Errors in mitosis that cause chromosomes to lag behind during cell division cause the formation of micronuclei. These extra-nuclear bodies containing damaged chromosomes, or chromosome fragments, are often seen in cancer cells. While structurally similar to the primary nucleus, micronuclei are much more prone to membrane rupture. And when a micronucleus ruptures, its DNA can shatter, causing genome instability and tumorigenesis.
Postdoctoral research fellow Dr. Anna Mammel of Fred Hutchinson Cancer Research Center and her mentor, faculty member Dr. Emily Hatch, wanted to learn what causes micronuclei to become unstable — information that would be critical in devising a possible strategy to prevent rupture and cancer genome instability.

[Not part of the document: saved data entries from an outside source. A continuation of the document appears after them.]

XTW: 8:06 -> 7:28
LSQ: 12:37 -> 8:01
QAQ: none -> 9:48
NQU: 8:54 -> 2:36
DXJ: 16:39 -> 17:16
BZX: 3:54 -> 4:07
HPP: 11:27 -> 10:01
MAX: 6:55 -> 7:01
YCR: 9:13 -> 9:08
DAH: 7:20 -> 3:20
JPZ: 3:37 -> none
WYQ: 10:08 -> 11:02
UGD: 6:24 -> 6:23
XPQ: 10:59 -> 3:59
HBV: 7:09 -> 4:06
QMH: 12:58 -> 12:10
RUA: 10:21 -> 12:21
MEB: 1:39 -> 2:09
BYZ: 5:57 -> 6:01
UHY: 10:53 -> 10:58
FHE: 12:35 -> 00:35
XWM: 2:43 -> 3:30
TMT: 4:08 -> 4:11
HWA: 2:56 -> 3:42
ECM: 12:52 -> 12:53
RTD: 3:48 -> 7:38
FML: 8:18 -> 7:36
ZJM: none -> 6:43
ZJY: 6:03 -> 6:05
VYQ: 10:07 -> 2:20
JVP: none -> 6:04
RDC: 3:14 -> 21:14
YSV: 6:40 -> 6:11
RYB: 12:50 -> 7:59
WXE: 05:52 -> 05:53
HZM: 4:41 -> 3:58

To do so, Mammel and Hatch needed to image and quantify nanoscale features of micronuclei. But they didn’t know which imaging approach and microscope would work best for their needs. In addition, they wanted the highest possible resolution for 3D imaging of fixed, adherent mammalian cells, which would require super-resolution imaging — but neither had much experience with the method.
The team turned to the experts in Fred Hutch Shared Resources for help. Mammel and Hatch met to discuss the project’s challenges and goals with Cellular Imaging core Director Dr. Peng Guo and two of the core’s imaging experts, Dr. Lena Schroeder and Dave McDonald, and with image analysis expert Dr. Julien Dubrulle of the Genomics & Bioinformatics shared resource. Over several conversations, the group mapped out an appropriate course of action to get Mammel and Hatch the high-resolution images they needed and to develop a pipeline for image analysis and quantification.

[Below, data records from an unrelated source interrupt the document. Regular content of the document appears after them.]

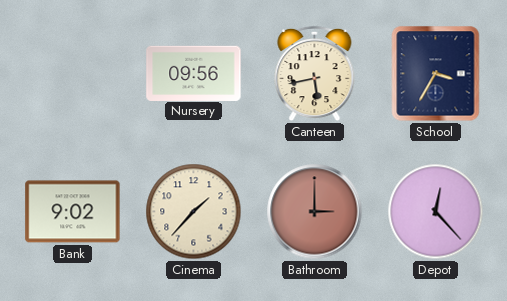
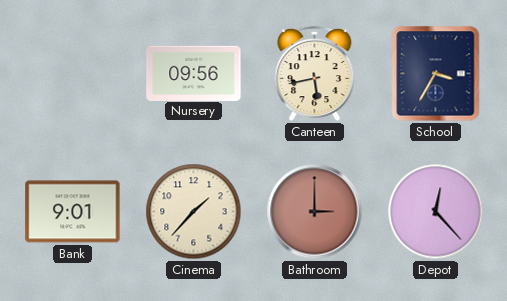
Bank: 9:02 -> 9:01
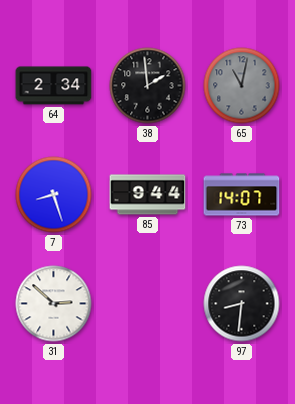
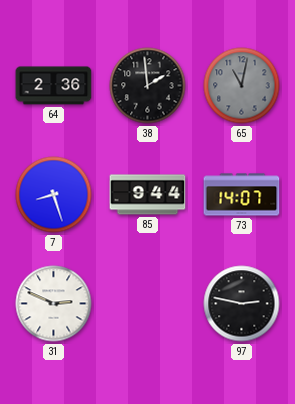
64: 2:34 -> 2:36
31: 2:52 -> 2:49
97: 8:31 -> 2:47
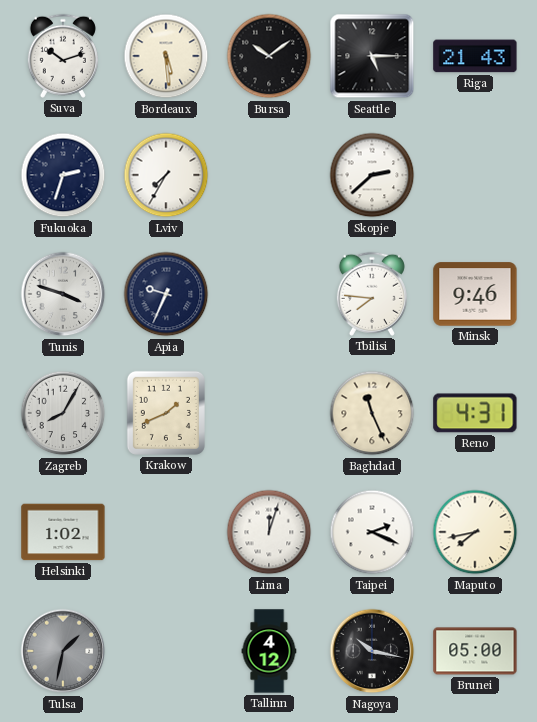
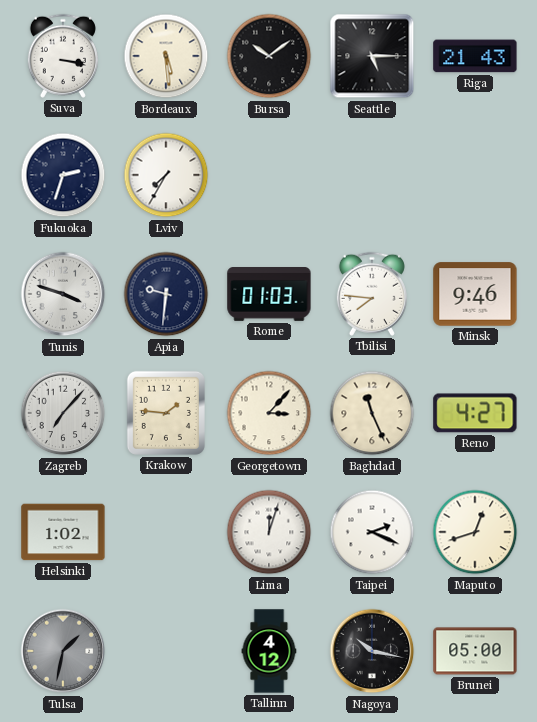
Suva: 10:12 -> 3:17
Skopje: 2:38 -> none
Apia: 9:34 -> 9:31
Rome: none -> 01:03
Zagreb: 8:05 -> 7:07
Krakow: 1:41 -> 1:46
Georgetown: none -> 3:07
Reno: 4:31 -> 4:27
Maputo: 7:43 -> 12:42
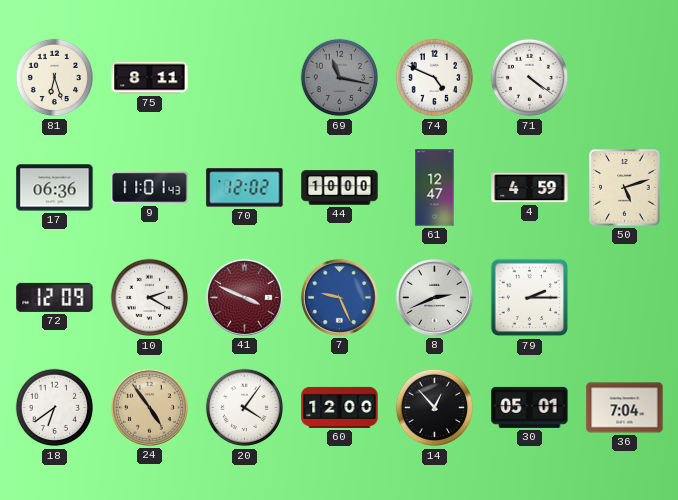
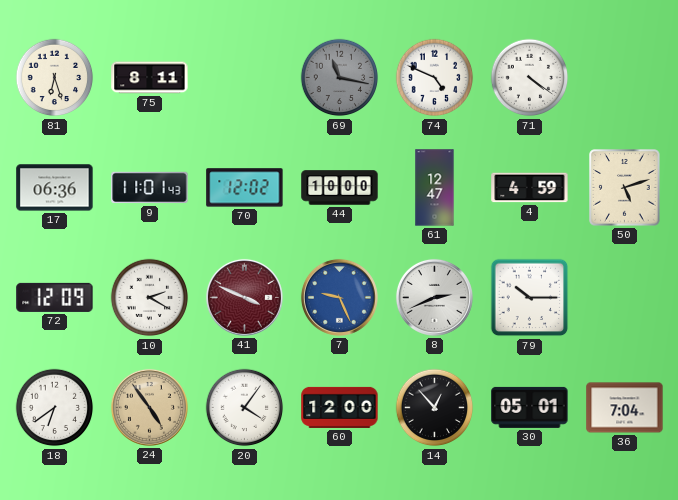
79: 2:15 -> 10:15
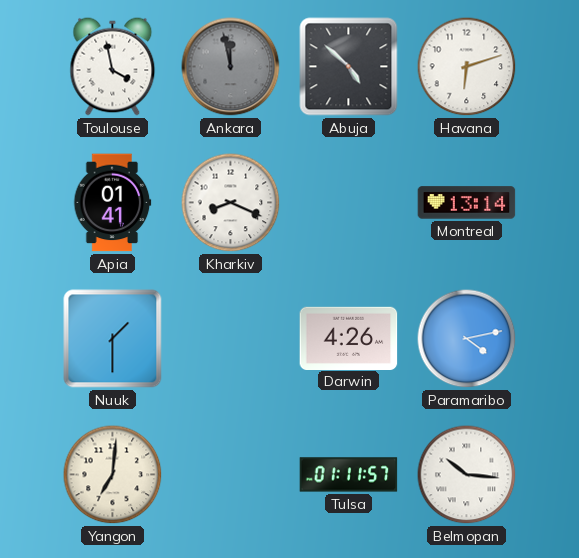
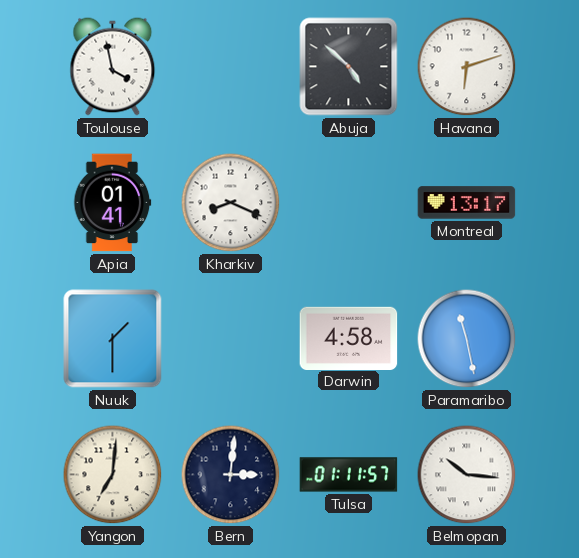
Ankara: 11:58 -> none
Montreal: 13:14 -> 13:17
Darwin: 4:26 -> 4:58
Paramaribo: 4:13 -> 11:28
Bern: none -> 3:01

Schroeder and Guo held development sessions in which Mammel tried several microscopes and compared images of her samples acquired with two state-of-the-art, super-resolution imaging approaches: instant structured illumination microscopy, or iSIM, and stimulated emission depletion, or STED. Because each sample and each research project is unique, it would have been impossible to know which technology was the best fit for the team’s needs without this valuable testing process. Mammel also benefited from the core’s expert staff members to refine sample labeling and identify the optimal imaging parameters.